The birthplace of field marshal Stepa Stepanović in Kumodraž, where the renowned military commandment, a general and field marshal who participated in all wars from 1876 till 1918 in which Serbia took part, was born in 1856.

== Architecture ==
Built in the middle of the 19th century, based on its construction characteristics, the house belongs to the older Morava house type, which was a very common type of the house built in the villages around Belgrade. It is of a rectangular shape and consists of three rooms, dimensions 10x8 metres.

The house was built in the timber construction, filled with wattle and daub whereas the foundation is made of broken stone. According to its pitch, the roof was originally covered with shingles. The floors were made of bricks and wood. The roof is four-sided with the construction of the wooden rafters and beams, and covered with beaver tail tiles. The authentic central fireplace was preserved with the old sač (a large dish for bread making). The house is recognizable for its porch made of straight wooden beams (which evolved into the Morava arches in the younger Morava houses).

The organization of the interior is also characteristic, there was a division between the „house“, where the heart and sovra (a low dining table) for daily use were placed, and the „rooms“ for sleeping. This type of a house originates from Kosovo Pomoravlje, from where it spread to the area around Belgrade by the end of the 19th century, due to the migrations of Serbian population.

== Cultural Monument ==
Due to its architectural, ethnographic and memorial values, this house was designated as a Cultural Property of Great Importance. As an example of the vernacular architecture, the importance of this house grows with the time, due to the fact that there are only a few houses of this type preserved in the vicinity of Belgrade. This humble farmhouse was the place of birth of a man whose name represents the synonym for the liberation of Serbia, a general who won the first great victory for the Allies in the Great War.

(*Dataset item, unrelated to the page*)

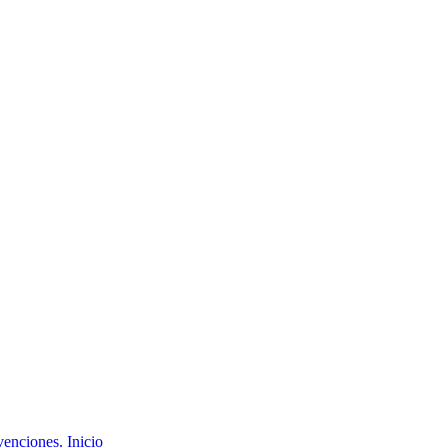
Inicio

== Conservation and Restoration Works ==
An extensive conservation and restoration project for the house and two auxiliary structures developed by the Cultural Heritage Protection Institute of the City of Belgrade was carried out between 1984 and 1990, but the planned development of the site into a memorial complex which would offer a variety of educational content has never been completed. A repair plan prepared by the Cultural Heritage Protection Institute of the City of Belgrade in 2013 was carried out with the support of the city council. Although the house was designated as the cultural monument back in 1974, it was not until 2013 that the setting up of the permanent museum exhibitions dedicated to the life of the field marshal Stepa Stepanović was planned within the restoration and conservation plans.